"It's not that far is it?" said my friend as I was trying to work out the best way to phrase the truth.
"No, not really, it just like cycling to central London 60 times. It looks like a 3 day ride, we can manage anything for 3 days, right?"
"Ok then, let's do it." She said confidently and so our first long distance bike ride was born. London to Paris. Un-supported and with, it turned out no, GPS or intelligent mapping system on our person, which sadly included our own sense of direction.
Luckily we had panniers though, and two rather handsome panniers at that, the Birkdale and the Duke to act as our companions for the trip. Each one was just the right size for our clothes for 3 days along with a large perfume bottle!
DAY 1: Post Work to Maidstone
We started the ride after work one Friday evening and biked along the Thames (so far so easy to navigate).
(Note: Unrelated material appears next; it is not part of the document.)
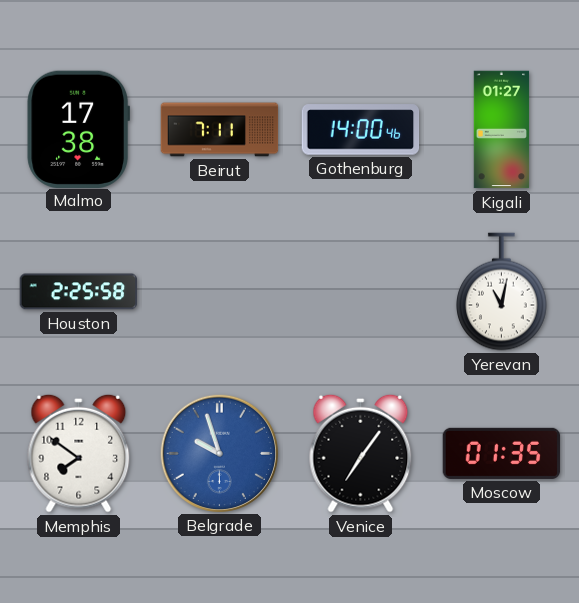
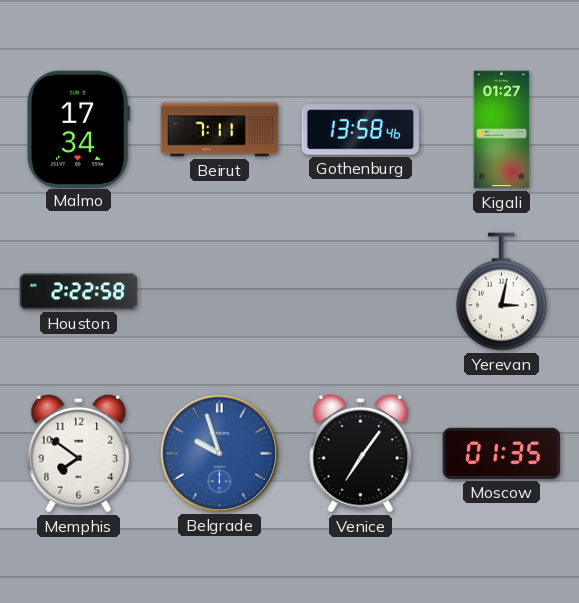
Malmo: 17:38 -> 17:34
Gothenburg: 14:00 -> 13:58
Houston: 2:25 -> 2:22
Yerevan: 11:02 -> 3:02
We travelled way past where the tourists visit. Mainly because there isn't much there apart from the Dartford Crossing, but at low tide it is still beautiful. We pushed on along the B roads for around 30 miles until we were near Maidstone where we bedded down for the night with sorer legs than expected.
Day 2: Ferry
The next day was ferry day, we just had to get to Dover first. We cycled along the Pilgrims Way, a beautiful stretch of pathway that goes from Farnham in Surrey all the way to Dover without traffic. It takes you over the downs and far away, and it certainly felt like it half way up hill no.20, but luckily after a good 5 hills too many we saw the distinctive sight of a ferry port in the distance. The ride from here at least was downhill and snaking through the ferry port was certainly fun. The looks from lorry drivers along the way was worth it on its own.
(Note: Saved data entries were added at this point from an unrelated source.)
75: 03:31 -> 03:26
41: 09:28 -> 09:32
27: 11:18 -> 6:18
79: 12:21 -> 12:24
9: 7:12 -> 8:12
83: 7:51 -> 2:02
After a 1 hour break on the ferry, with some treats from the rather disappointing ferry canteen, we continued on through Calais. Unfortunately this is where the wind started working against us and it felt like we were cycling through treacle. It was also at this moment that we began our first impressively bad diversion. We got terribly lost, in a wet, muddy wood as the sun started to set. It took us about an hour to find our way out of the woods and we were deflated, we'd only just started the adventure and we couldn't even find out way out of a wood, let alone to Paris. But after returning to the same tree 5 times, we stumbled across a route that took us out of the woods just in time before night fall. Once back on track we cycled/limped for another 1 1/2 hours before making it to our lovely french farmhouse booked for the night. Bernard had laid out some baguettes, cheeses and wine and they all slipped down very easily. Needless to say we slept very well again that night!
Day 3: They said it was flat. They lied!
"As soon as you get to France it will be as flat as a pancake." They said. Well, they lied. It wasn't flat, it was the worst kind of hilly, that steady incline that never gives up so you feel like you are struggling against the wind, without any clouds in the sky.
Day 3 was hard, our legs were hurting now, we both had a sense of humour bypass and every cafe stop seemed to be shut whenever we got there. Lunch of a warm, crusty french baguette with cheese helped, and as we started cycling through the battle fields of the Somme with glorious fields of poppies everywhere, our mood lifted. There is a striking peace to this part of the world, perhaps because you know what happened there, but passing through it, is certainly life affirming. It also helped that here the land finally started to flatten out.
It was flat afterall, you just had to get past the hills first.
Day 4: Paris!
Excited is not the word. After 3 tough days of cycling with one day in the rain the end was in sight. And not just any end, Paris, and Le Tour Eiffel.
And the land was flat, truly flat. We flew. The roads are glorious in France, flat, smooth, and wide with drivers that love cycling so much they treat every cyclist as if they are wearing the yellow jersey. And for a while we thought it too. We past fields of poppies, fields of eerily beautiful wind farms, little french towns with romantic french weddings taking place, we went through towns where the locals were playing petanque, it was quintessentially french and have I mentioned we felt like we were flying!
Then we started entering Paris. It's much bigger than you think, and we had to pass miles of suburbia with tower blocks and traffic before we started to recognise the Paris of the movies. After a narrow escape from ending up in the near mountainous Montmarte, we snaked through the traffic through the parisian streets getting lost virtually at every single turn.
Eventually the Eiffel Tower was peeping over the Parisian town houses and we just cycled in it's direction. Our last final hurdle was the Champs Elysee. That place is dangerous and should not be crossed by cyclists, pedestrians or even cars for their own safety. But we blindly carried on and cycled across avoiding certain death on several occasions. Once over we just had to cross the river and after three days, 350 miles and many many diversions we had made it. To Paris, from London and it was glorious. We bought a bottle of champagne and drank it under the monument with our bikes dumped unceremoniously on the grass.
The next day, after a delightful Parisian breakfast, we got a the Eurostar back home. It took us 2 hours!
We would definitely recommend it to anyone. The countryside is beautiful, the roads are smooth and talking broken french to the locals about cycling is priceless. Maybe just buy a GPS system to avoid the extra miles!